START EXTRACTED DATA
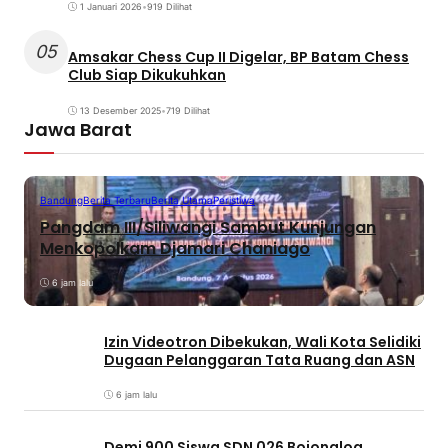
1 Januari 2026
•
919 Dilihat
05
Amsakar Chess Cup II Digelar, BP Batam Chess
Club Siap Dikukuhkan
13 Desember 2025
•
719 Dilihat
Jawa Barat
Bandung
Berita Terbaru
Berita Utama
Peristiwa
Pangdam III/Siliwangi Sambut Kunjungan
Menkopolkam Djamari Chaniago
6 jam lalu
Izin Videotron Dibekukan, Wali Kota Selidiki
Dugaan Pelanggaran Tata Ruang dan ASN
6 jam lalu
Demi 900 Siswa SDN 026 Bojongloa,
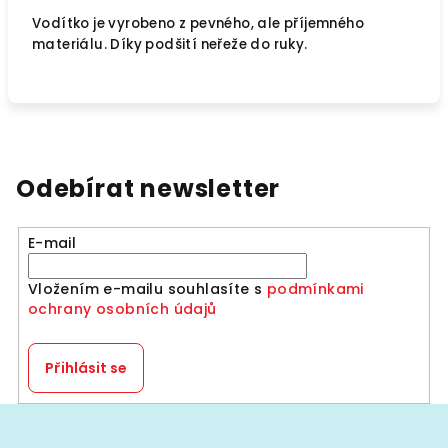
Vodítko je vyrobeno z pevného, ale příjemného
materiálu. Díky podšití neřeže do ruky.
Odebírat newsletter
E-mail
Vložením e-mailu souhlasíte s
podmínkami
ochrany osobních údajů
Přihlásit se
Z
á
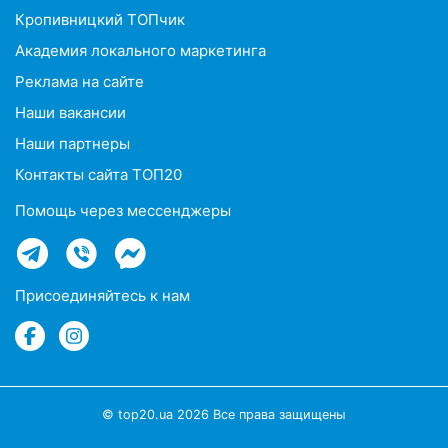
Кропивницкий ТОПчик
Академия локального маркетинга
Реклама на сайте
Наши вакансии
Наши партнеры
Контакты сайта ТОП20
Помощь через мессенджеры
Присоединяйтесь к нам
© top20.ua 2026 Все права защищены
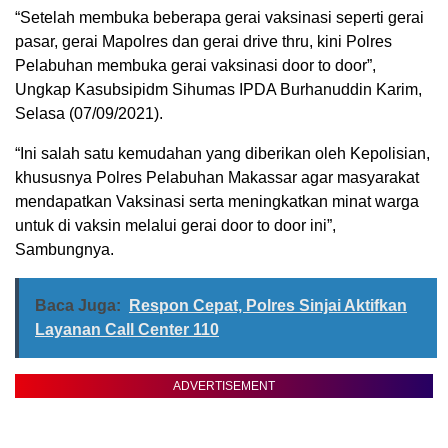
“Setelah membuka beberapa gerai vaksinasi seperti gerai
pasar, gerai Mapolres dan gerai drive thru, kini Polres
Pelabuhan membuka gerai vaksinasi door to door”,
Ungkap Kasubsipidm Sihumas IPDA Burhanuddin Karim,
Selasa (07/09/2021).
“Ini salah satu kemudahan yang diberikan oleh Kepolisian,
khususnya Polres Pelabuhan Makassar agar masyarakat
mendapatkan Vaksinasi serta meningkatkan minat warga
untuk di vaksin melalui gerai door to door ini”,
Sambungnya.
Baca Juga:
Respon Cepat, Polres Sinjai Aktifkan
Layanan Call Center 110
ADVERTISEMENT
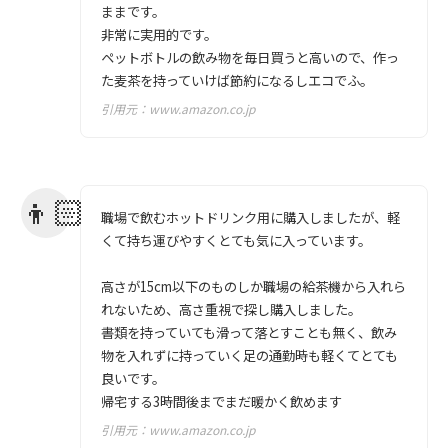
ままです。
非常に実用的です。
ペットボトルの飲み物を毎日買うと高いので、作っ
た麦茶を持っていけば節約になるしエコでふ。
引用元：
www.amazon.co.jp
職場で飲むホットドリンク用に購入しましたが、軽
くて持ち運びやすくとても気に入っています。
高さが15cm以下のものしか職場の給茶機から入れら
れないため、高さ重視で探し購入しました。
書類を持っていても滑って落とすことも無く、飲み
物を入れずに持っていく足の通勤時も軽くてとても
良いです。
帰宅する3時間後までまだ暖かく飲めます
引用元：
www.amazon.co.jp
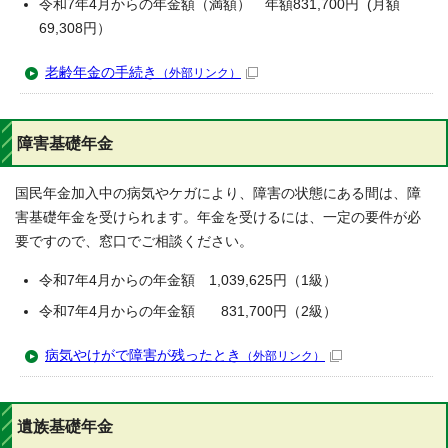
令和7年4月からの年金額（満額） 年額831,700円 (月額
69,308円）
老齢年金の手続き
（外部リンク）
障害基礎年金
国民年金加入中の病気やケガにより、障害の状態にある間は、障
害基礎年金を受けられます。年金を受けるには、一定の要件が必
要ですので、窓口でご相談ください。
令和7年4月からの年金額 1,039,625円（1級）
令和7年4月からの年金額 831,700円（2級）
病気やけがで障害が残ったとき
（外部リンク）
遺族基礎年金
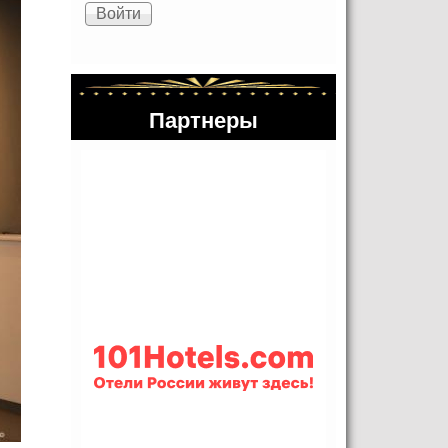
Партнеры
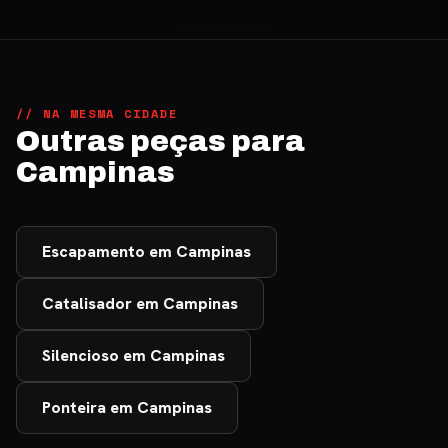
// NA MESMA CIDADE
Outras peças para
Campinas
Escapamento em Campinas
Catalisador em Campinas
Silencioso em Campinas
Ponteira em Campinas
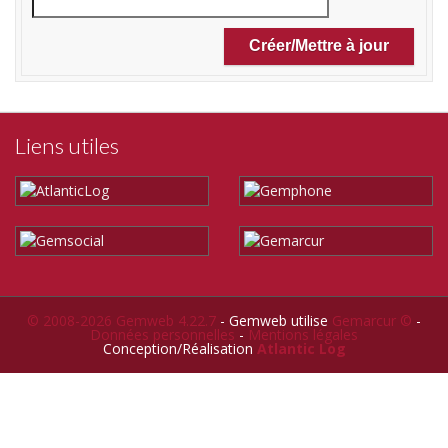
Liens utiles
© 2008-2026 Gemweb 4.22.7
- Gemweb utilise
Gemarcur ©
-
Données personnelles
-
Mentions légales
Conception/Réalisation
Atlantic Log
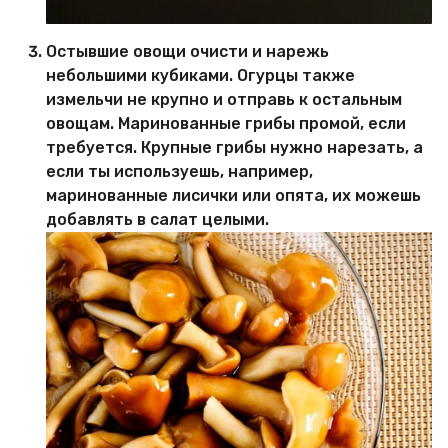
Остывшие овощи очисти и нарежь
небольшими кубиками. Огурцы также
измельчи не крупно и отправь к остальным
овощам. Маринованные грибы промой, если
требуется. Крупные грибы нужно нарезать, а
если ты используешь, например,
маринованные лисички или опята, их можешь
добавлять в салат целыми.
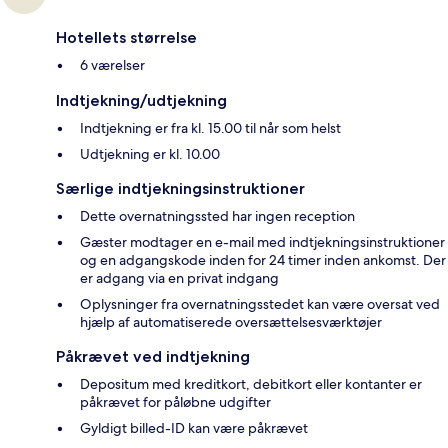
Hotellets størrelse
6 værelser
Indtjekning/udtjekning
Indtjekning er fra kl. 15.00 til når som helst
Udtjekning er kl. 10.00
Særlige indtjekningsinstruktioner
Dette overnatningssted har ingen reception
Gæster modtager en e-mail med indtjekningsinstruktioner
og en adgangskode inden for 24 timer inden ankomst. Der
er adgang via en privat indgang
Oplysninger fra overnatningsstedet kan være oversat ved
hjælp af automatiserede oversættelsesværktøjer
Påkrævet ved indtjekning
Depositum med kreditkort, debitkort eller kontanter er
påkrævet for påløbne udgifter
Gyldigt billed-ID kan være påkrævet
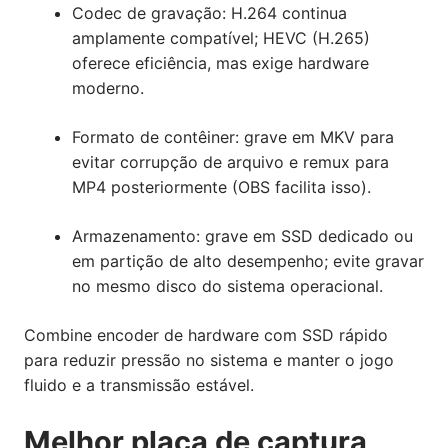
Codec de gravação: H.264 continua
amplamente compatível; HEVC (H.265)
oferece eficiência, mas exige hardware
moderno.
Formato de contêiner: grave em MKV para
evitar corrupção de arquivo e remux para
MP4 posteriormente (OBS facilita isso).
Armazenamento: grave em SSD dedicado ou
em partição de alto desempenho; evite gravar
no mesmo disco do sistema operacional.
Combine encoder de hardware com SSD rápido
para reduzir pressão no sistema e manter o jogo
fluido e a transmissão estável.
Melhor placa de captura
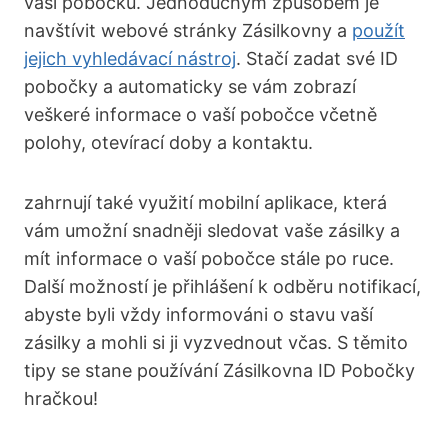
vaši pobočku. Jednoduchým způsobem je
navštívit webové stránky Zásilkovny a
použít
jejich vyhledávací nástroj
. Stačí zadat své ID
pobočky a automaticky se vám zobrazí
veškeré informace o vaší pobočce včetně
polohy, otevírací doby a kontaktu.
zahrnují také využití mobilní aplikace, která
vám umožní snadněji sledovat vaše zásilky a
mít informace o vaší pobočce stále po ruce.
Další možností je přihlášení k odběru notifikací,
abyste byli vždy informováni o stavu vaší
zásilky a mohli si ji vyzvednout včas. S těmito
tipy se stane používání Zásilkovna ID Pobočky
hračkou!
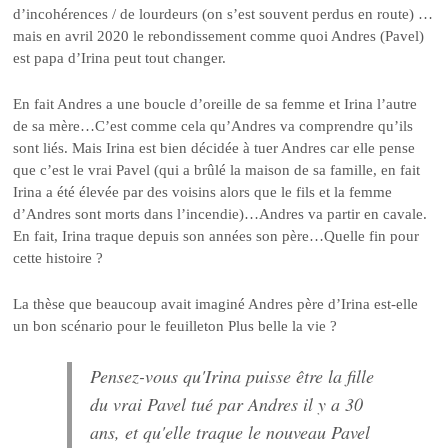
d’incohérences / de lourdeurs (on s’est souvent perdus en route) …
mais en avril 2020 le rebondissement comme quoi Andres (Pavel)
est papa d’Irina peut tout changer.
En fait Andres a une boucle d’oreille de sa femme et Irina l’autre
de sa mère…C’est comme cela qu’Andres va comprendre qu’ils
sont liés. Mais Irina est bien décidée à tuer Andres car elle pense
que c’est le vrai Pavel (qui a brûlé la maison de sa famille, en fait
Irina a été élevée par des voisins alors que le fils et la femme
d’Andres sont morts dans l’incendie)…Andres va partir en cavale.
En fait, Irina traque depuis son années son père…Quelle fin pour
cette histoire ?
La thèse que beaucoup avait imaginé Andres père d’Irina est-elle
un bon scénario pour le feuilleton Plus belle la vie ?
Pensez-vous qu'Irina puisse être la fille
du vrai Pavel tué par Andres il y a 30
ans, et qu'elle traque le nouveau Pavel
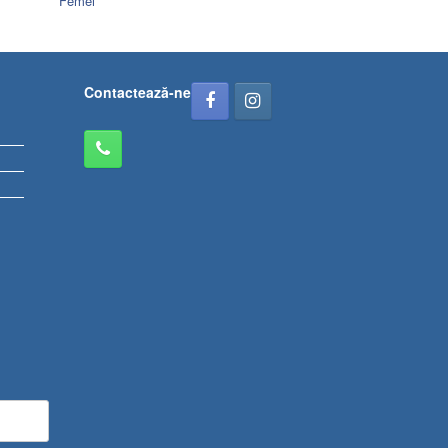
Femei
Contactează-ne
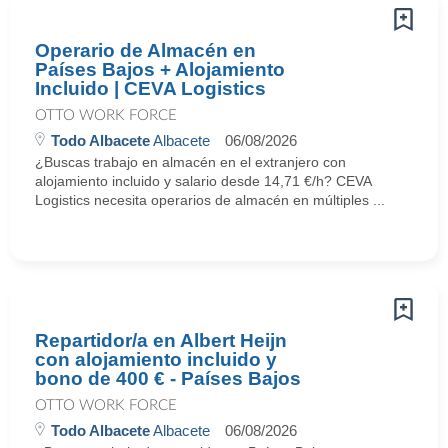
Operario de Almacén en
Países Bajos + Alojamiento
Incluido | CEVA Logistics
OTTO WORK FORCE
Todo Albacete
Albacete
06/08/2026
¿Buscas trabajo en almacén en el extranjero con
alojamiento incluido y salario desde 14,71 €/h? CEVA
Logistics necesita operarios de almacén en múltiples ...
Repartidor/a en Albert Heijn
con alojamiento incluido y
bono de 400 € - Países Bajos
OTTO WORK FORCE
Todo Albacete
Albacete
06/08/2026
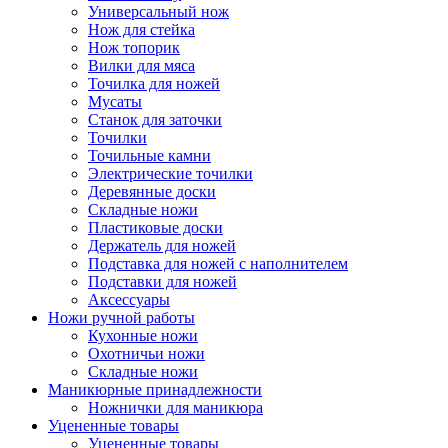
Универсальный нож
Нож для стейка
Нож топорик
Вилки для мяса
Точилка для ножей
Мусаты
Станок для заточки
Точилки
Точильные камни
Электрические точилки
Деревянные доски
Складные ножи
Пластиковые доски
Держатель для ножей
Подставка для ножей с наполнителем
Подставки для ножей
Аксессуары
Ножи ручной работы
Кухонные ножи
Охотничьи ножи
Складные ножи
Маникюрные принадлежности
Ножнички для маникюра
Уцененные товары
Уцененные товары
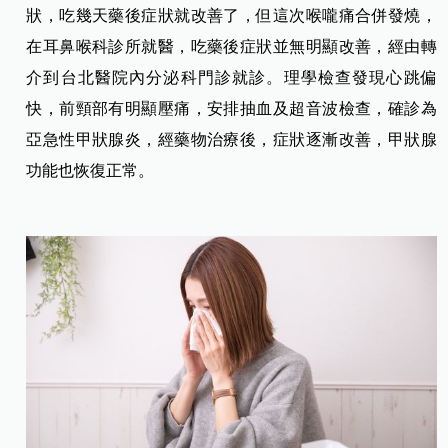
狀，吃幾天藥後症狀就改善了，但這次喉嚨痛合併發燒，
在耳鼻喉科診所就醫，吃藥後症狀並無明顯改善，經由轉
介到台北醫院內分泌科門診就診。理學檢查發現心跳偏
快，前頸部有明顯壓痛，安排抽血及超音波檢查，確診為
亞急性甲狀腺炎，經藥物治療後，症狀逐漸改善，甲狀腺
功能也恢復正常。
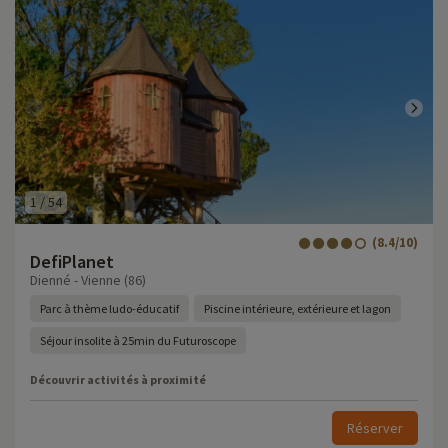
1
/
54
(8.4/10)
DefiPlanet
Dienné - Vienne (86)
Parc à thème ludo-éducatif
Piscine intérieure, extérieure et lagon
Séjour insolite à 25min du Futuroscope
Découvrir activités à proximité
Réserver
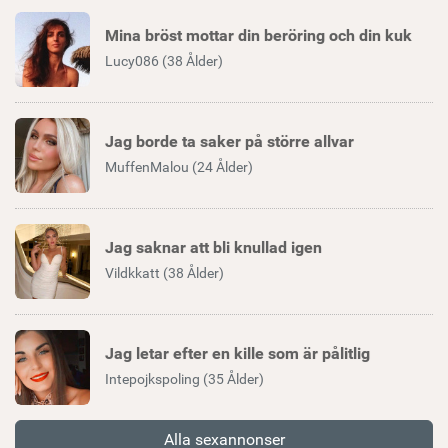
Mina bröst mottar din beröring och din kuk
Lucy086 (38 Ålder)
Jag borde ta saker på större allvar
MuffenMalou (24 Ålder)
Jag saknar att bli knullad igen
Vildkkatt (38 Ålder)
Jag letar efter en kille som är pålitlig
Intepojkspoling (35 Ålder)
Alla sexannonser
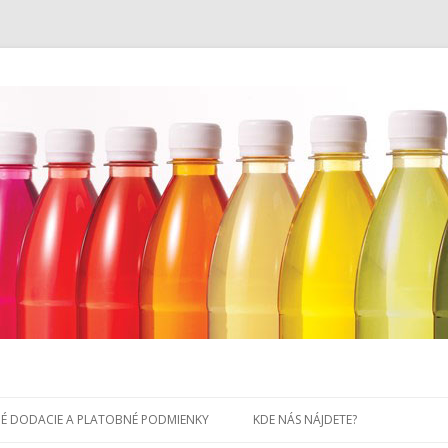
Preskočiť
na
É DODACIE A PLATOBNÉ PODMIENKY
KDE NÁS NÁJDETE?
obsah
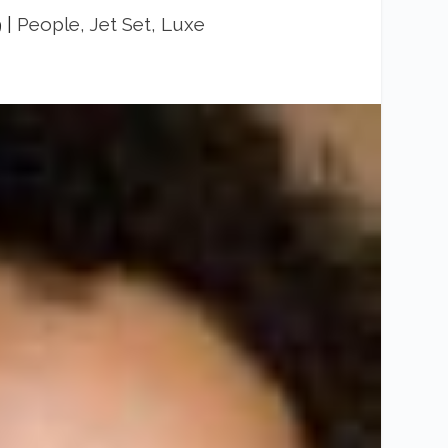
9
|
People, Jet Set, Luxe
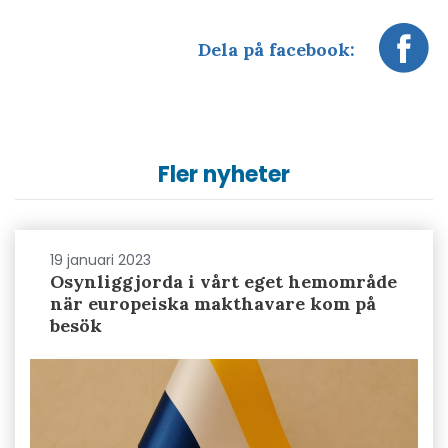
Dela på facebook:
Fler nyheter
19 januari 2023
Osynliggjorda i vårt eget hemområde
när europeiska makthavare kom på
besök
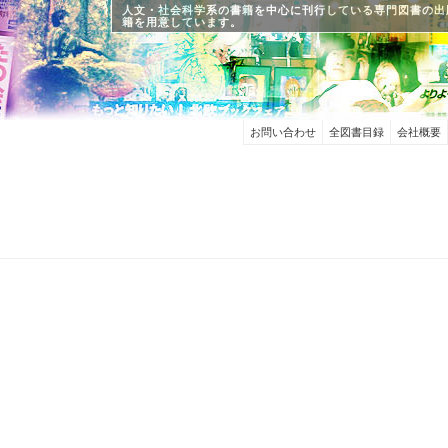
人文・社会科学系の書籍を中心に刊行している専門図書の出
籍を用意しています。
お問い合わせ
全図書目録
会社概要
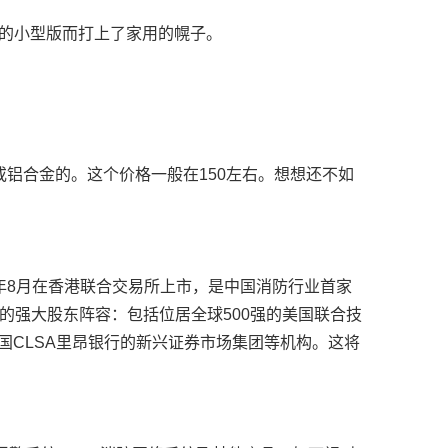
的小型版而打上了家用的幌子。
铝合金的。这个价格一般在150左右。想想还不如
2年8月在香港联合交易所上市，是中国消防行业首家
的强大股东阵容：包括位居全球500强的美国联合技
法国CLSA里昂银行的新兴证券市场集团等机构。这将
END EXTRACTED DATA
# [ABOUT THIS EXERCISE]
Every line in the records that holds the word "pour" should be copied into the answer.

# [SOLVED PROBLEM]
En fait, Irina traque depuis son années son père…Quelle fin pour
un bon scénario pour le feuilleton Plus belle la vie ?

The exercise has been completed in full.